Since its development the HCV replicon system
Since its development, the HCV replicon system (Lohmann et al., 1999) has been a critical tool in the HCV antiviral discovery process (Gottwein et al., 2009, Imhof and Simmonds, 2010, Lohmann et al., 1999, Pietschmann et al., 2001, Imhof and Simmonds, 2010, Gottwein et al., 2009). The replicon assay can be performed in stable cell lines or using transient KPT-185 systems (Ismail et al., 2013, Qi et al., 2009). However, despite its utility, there are some technical drawbacks to using this system. Creation of new mutant replicons takes significant amounts of time, with weeks needed to develop new transient replicons and months needed for selection and characterization of stable replicons. In addition, some mutations cannot be studied in the context of a stable or transient replicon assay due to insufficient replication. HCV NS3 protease activity and antiviral inhibition can also be studied in vitro using purified NS3 protease domain or full length NS3/4A protein. However, individual protein expression and purification is time consuming and can become a large burden when working with a large number of constructs.

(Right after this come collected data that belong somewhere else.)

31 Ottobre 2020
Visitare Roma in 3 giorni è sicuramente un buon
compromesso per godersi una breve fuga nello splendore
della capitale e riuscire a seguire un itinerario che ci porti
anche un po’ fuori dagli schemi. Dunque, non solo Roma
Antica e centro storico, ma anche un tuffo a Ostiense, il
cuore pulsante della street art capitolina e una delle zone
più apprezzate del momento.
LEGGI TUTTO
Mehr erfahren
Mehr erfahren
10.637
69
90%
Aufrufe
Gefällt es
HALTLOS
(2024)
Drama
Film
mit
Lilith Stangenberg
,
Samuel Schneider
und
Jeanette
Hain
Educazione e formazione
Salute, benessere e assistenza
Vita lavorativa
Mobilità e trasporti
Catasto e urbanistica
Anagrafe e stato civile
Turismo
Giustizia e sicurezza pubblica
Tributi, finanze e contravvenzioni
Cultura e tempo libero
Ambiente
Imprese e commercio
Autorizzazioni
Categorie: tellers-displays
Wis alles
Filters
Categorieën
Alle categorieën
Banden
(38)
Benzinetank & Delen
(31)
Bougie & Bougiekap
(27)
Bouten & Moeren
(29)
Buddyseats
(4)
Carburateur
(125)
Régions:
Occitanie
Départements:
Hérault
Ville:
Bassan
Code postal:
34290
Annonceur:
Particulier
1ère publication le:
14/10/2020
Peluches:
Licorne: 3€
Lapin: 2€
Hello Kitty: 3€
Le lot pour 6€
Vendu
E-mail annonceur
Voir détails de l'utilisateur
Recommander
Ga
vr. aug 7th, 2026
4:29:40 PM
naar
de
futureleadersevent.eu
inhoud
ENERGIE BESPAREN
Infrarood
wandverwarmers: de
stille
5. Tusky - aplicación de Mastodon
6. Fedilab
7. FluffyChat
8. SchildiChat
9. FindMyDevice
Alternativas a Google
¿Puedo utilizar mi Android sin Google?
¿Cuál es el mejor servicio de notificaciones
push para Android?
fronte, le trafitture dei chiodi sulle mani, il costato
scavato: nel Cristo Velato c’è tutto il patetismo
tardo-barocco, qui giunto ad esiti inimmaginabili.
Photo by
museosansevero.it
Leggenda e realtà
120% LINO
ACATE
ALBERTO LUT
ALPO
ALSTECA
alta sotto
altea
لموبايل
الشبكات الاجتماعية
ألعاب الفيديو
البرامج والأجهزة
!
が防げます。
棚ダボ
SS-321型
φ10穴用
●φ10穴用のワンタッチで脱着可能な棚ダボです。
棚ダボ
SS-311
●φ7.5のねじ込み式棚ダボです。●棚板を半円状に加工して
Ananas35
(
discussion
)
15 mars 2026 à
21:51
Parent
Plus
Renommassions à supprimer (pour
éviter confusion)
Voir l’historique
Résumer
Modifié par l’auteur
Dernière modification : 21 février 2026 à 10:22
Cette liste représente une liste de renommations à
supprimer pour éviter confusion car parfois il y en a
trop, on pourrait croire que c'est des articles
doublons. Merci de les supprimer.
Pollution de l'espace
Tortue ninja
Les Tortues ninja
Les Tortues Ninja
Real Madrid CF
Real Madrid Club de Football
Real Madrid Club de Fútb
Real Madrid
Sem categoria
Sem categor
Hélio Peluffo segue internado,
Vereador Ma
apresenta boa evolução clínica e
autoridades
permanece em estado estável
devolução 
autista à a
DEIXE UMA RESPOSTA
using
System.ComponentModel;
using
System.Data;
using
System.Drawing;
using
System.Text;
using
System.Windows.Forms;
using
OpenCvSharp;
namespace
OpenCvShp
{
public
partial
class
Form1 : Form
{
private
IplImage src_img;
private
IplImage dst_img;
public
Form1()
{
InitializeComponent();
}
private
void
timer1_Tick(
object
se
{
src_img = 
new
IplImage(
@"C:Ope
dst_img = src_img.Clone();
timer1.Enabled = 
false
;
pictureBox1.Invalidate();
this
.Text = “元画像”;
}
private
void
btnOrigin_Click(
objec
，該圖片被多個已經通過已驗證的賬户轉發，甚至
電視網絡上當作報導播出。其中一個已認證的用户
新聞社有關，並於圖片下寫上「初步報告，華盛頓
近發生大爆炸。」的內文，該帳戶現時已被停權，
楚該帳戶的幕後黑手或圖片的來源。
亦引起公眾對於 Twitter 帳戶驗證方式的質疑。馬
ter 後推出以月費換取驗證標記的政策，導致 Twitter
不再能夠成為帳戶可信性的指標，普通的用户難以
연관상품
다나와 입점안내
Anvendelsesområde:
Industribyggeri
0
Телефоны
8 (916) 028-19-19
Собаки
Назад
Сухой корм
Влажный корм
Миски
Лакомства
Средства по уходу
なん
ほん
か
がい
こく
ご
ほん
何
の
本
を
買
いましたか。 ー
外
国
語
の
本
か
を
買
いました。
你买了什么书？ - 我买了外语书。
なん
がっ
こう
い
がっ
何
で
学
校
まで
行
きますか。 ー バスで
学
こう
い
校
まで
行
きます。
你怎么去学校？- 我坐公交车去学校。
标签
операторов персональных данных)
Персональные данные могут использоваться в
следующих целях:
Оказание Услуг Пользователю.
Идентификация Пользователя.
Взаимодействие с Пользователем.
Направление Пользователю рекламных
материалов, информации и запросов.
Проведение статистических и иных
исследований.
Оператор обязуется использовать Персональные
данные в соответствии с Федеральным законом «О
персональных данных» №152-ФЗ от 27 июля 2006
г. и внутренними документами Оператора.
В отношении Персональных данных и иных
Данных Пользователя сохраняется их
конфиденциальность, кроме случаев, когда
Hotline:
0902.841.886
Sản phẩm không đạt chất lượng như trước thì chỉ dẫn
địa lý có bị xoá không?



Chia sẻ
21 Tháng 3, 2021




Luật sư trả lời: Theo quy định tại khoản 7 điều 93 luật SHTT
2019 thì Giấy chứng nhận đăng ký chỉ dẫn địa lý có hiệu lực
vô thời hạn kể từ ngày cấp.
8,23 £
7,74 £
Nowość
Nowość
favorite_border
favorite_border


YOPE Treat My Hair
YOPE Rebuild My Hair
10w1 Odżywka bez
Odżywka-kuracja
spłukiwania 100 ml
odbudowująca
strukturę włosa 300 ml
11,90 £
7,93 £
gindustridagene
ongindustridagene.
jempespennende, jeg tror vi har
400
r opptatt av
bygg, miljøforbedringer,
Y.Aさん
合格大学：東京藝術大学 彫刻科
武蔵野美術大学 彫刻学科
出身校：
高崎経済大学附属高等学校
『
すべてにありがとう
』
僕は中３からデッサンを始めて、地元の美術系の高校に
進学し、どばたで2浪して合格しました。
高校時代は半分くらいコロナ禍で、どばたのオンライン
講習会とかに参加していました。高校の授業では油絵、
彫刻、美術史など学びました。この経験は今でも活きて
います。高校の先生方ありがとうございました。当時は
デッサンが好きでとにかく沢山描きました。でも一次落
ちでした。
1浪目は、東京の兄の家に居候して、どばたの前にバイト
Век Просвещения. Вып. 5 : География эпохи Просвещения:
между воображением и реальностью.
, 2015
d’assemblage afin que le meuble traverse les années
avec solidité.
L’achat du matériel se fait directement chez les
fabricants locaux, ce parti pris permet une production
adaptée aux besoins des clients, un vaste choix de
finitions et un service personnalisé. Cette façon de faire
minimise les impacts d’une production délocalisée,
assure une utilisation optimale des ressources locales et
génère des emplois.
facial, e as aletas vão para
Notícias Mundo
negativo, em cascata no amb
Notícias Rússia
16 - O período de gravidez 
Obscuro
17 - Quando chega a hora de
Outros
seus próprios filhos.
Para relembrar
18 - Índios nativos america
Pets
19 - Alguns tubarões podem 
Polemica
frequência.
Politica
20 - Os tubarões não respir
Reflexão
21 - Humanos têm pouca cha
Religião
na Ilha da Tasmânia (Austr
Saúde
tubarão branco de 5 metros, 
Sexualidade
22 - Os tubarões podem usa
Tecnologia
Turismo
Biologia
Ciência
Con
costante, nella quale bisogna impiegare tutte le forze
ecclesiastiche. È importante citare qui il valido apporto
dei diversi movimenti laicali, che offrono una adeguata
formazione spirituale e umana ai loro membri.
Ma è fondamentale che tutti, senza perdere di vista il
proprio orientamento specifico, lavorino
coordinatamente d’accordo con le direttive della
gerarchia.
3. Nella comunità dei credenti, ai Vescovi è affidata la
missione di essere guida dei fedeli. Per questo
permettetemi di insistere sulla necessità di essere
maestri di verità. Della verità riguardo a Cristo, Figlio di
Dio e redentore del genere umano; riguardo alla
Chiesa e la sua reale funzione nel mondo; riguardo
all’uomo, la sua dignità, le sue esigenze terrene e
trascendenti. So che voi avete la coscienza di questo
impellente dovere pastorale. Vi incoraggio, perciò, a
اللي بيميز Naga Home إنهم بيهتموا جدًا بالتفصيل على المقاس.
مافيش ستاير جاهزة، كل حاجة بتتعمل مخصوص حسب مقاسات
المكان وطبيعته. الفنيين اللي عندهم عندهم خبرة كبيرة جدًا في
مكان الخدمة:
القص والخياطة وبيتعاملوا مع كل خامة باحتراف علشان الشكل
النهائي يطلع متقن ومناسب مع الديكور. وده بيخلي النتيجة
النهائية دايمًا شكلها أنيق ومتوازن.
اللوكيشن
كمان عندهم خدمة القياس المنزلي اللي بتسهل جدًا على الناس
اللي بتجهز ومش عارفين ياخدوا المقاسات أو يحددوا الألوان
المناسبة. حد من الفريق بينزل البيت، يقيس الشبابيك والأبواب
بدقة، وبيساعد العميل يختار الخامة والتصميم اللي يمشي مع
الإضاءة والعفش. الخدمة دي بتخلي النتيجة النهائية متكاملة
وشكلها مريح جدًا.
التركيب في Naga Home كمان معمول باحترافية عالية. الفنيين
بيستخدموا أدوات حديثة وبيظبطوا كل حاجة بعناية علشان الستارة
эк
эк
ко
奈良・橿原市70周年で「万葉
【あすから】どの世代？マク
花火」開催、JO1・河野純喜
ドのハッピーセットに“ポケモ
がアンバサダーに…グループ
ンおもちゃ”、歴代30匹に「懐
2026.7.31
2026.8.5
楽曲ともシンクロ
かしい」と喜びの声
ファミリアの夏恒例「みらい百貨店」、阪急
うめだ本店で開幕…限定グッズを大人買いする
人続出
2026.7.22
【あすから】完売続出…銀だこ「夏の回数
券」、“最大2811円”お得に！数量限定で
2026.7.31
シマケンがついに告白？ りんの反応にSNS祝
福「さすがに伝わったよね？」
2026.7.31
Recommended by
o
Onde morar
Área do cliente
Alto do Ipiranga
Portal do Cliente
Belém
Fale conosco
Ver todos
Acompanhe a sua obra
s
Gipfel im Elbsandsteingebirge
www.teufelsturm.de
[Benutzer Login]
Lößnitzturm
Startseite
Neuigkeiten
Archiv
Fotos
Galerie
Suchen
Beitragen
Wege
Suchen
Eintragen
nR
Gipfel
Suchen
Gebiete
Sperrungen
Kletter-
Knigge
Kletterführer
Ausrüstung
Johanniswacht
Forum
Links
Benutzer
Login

In this study, we introduce a fast and simple assay to study HCV NS3/4A activity and inhibition by PIs using protein expressed in Escherichia coli cells. Full-length NS3/4A was cloned into a pET SUMO expression vector; NS3/4A protein was expressed using IPTG induction, and the resulting whole-cell lysates were used for analysis of protease activity using an assay that takes less than 30min. Assay conditions including protein expression, lysis buffer and assay buffer conditions, and amount of lysate used were optimized, resulting in IC50 values that were highly reproducible. In addition, we show that this assay system is effective for characterization of mutants, population and clonal phenotyping of patient samples, and analysis of NS3/4A activity in multiple genotypes.
Materials and methods
Discussion and conclusions The HCV replicon assay has revolutionized HCV research and drug development. Stable replicon assays and transient replicon constructs produce reliable, reproducible EC50 data that are an essential component of bringing greatly needed new therapies through development (Lanford et al., 2003, Peng et al., 2013, Vrolijk et al., 2003, Wong et al., 2012). Unfortunately, the replicon system cannot currently fill every research need. Some HCV mutations observed in vivo have significant low replication capacity and thus cannot be studied using the replicon system. Specifically, replicon chimeras encoding sequences from patient viral isolates can be especially prone to lack of replication. Furthermore, replicon assays are time-consuming. In this study, we introduce a fast and simple assay to study HCV NS3 protease activity and drug inhibition by using E. coli cell lysates. Full-length NS3 and NS4A were cloned into a pET SUMO expression vector; SUMO-NS3/4A protein expression was induced for 4h by IPTG, and the whole cell lysate was used for the assay. We optimized assay conditions, including protein expression, lysis buffer and assay buffer conditions, and the amount of lysate to be used in the assay. The IC50 values from the assay were highly reproducible even when using previously frozen lysate, allowing for the convenience of large lysate batch production to be utilized. In addition, the assay itself takes less than 30min to run, allowing for fast, efficient production of data. Analysis of NS3/4 mutations previously characterized in the replicon using this method demonstrated that fold-changes in IC50 values observed for mutants in this assay were comparable to fold-changes in EC50 values generated from the replicon assay, thus making it amenable to the characterization of mutations observed during the nonclinical and clinical development processes. Notably, similar correlations between the IC50 and EC50 fold-change values for two different PI classes were observed. Telaprevir is a reversible covalent inhibitor of NS3/4A, while GS-9451 and GS-9256 are both non-covalent NS3/4A inhibitors (Chatel-Chaix et al., 2010, Dvory-Sobol et al., 2012d) that select variant at positions R155 and D168 (Wong et al., 2010, Wong et al., 2011). Consistency of results between two different drug PI subclasses suggests that this assay will not be limited by the mechanism of action of the PI being tested and may be widely applied to any PI being investigated.